Given records:

::::::::::

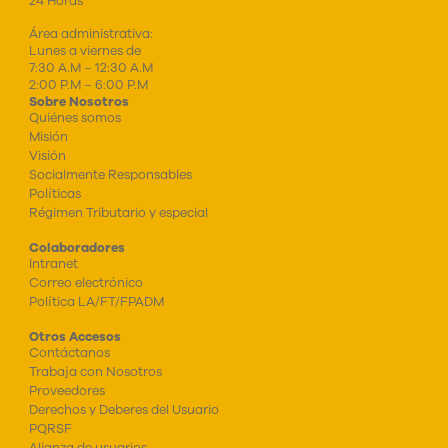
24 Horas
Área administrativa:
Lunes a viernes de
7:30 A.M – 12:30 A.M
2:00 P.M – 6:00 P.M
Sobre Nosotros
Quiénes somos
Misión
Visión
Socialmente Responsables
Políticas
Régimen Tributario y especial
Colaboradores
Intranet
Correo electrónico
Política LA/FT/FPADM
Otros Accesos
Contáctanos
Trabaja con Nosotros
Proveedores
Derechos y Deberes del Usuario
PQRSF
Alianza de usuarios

::::::::::

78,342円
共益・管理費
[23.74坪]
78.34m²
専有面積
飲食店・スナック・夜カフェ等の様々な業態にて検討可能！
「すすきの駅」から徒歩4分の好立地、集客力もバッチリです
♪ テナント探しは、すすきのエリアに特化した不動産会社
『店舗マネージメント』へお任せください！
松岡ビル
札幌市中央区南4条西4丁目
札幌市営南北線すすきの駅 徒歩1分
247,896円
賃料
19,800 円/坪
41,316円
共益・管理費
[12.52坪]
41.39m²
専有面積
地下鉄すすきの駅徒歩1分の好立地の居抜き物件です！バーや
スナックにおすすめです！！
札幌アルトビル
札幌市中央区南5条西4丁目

::::::::::

Assigned task: Your answer should consist of the lines from the listing that hold the word "Nosotros".

Exercise output:
Sobre Nosotros
Trabaja con Nosotros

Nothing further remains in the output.